TSON Specification

It's really just a play on JSON with the T meaning "table", but if you like, it can also be backronymed as Table Serialization Object Notation.

This is a work-in-progress specification.

Data Types

Tag Name Summary
0 None Empty value. 0-byte representation.
1 Integer Variable length signed integer.
2 Float32 32-bit floating point number.
3 Float64 64-bit floating point number.
4 String UTF-8 encoded text. Length is VarUInt.
5 FixedIntArray An array of fixed-size integers.
6 List Single element type.
7 Tuple A group of disjoint element types, of fixed length.
8 Record Fixed name-value mapping (e.g. a struct).
9 Dictionary Key to value mapping. Keys are not limited to strings.
10 Union Allows an alternation between multiple types.

Format

Structure

Files must start with these two bytes:

magic version
0x72 0x00

After this comes the document schema, and after that comes the payload. To parse a document, the schema first needs to be read into a tree-based description, and then the payload is interpreted by applying rules based on the schema.

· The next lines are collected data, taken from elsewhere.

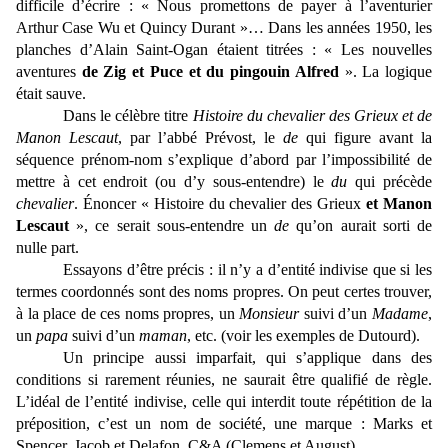
difficile d’écrire : « Nous promettons de payer à l’aventurier
Arthur Case Wu et Quincy Durant »… Dans les années 1950, les
planches d’Alain Saint-Ogan étaient titrées : « Les nouvelles
aventures
de Zig et Puce et du pingouin Alfred
». La logique
était sauve.
Dans le célèbre titre
Histoire du chevalier des Grieux et de
Manon Lescaut
, par l’abbé Prévost, le
de
qui figure avant la
séquence prénom-nom s’explique d’abord par l’impossibilité de
mettre à cet endroit (ou d’y sous-entendre) le
du
qui précède
chevalier
. Énoncer « Histoire du chevalier des Grieux
et Manon
Lescaut
», ce serait sous-entendre un
de
qu’on aurait sorti de
nulle part.
Essayons d’être précis : il n’y a d’entité indivise que si les
termes coordonnés sont des noms propres. On peut certes trouver,
à la place de ces noms propres, un
Monsieur
suivi d’un
Madame
,
un
papa
suivi d’un
maman
, etc. (voir les exemples de Dutourd).
Un principe aussi imparfait, qui s’applique dans des
conditions si rarement réunies, ne saurait être qualifié de règle.
L’idéal de l’entité indivise, celle qui interdit toute répétition de la
préposition, c’est un nom de société, une marque : Marks et
Spencer, Jacob et Delafon, C&A (Clemens et August)…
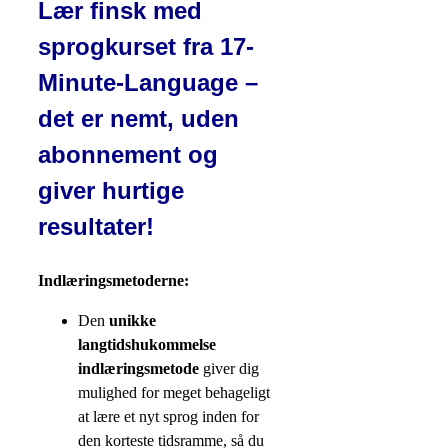
Lær finsk med
sprogkurset fra 17-
Minute-Language –
det er nemt, uden
abonnement og
giver hurtige
resultater!
Indlæringsmetoderne:
Den
unikke
langtidshukommelse
indlæringsmetode
giver dig
mulighed for meget behageligt
at lære et nyt sprog inden for
den korteste tidsramme, så du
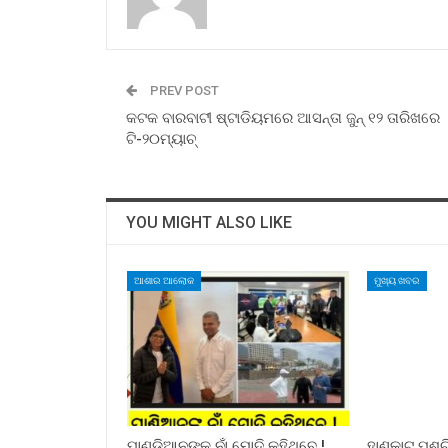
PREV POST
କଟକ ବାରବାଟୀ ଷ୍ଟାଡିୟମରେ ଆସନ୍ତା ଜୁନ୍‍ ୧୨ ତାରିଖରେ
ଟି-୨୦ମ୍ୟାଚ୍‍
YOU MIGHT ALSO LIKE
ଆଶାର ଆଲୋକ
ମୁଖ୍ୟ ଖବର
ପାଣ୍ଡିଆନଙ୍କ ନାଁ ମୋଦି କହିଥିବେ !
ହାଣକାଟ୍‌ ପଶ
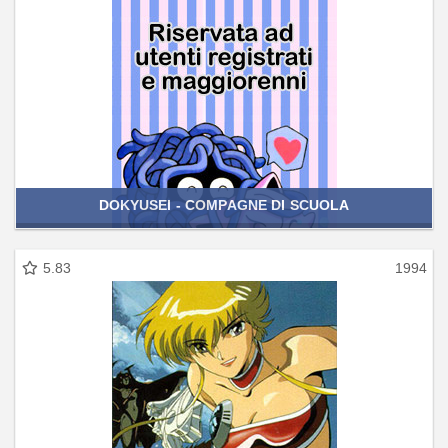
DOKYUSEI - COMPAGNE DI SCUOLA
5.83
1994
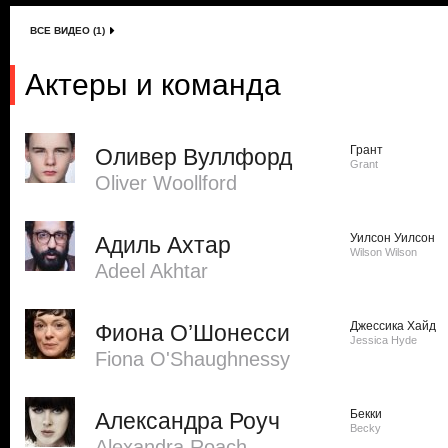
ВСЕ ВИДЕО (1)
Актеры и команда
Грант
Оливер Вуллфорд
Grant
Oliver Woollford
Уилсон Уилсон
Адиль Ахтар
Wilson Wilson
Adeel Akhtar
Джессика Хайд
Фиона О’Шонесси
Jessica Hyde
Fiona O'Shaughnessy
Бекки
Александра Роуч
Becky
Alexandra Roach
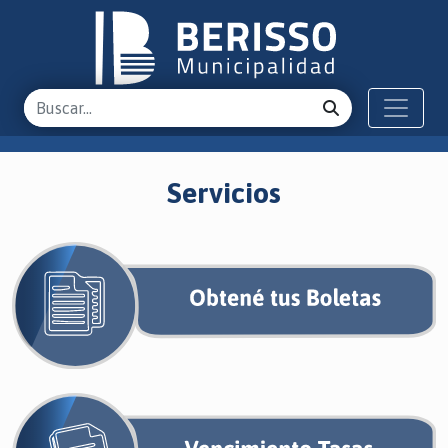
Servicios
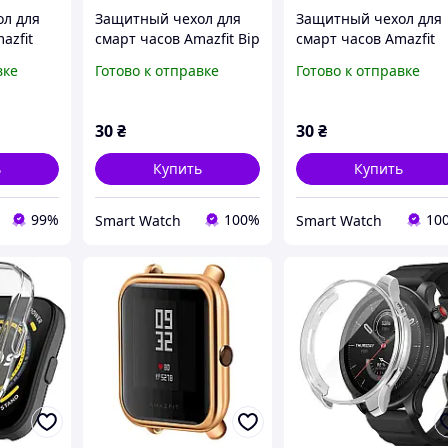
л для
Защитный чехол для
Защитный чехол для
azfit
смарт часов Amazfit Bip
смарт часов Amazfit
ристый
/ Bip Lite / Bip S голубой
Stratos 2/2S темно-
вке
Готово к отправке
Готово к отправке
синий
30
₴
30
₴
ь
Купить
Купить
99%
100%
10
Smart Watch
Smart Watch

The schema describes, from the root downwards, the structure of the document that will follow. This starts with the type description of the root tag.

varuint

For compact encoding, integers are stored in a variable length representation. The most-significant bit (0x80) is used as a continuation marker - if it is set to 1 then there is another byte following. The remaining 7 bits are parts of the integer. The payload is stored in big-endian order.

This naturally falls out that numbers in the range 0 to 127 (inclusive) are represented using 1 byte.

varsint

Signed integers in the variable length encoding scheme.

These are stored the same way as varuint, but the least significant bit of the final integer further stores the sign bit.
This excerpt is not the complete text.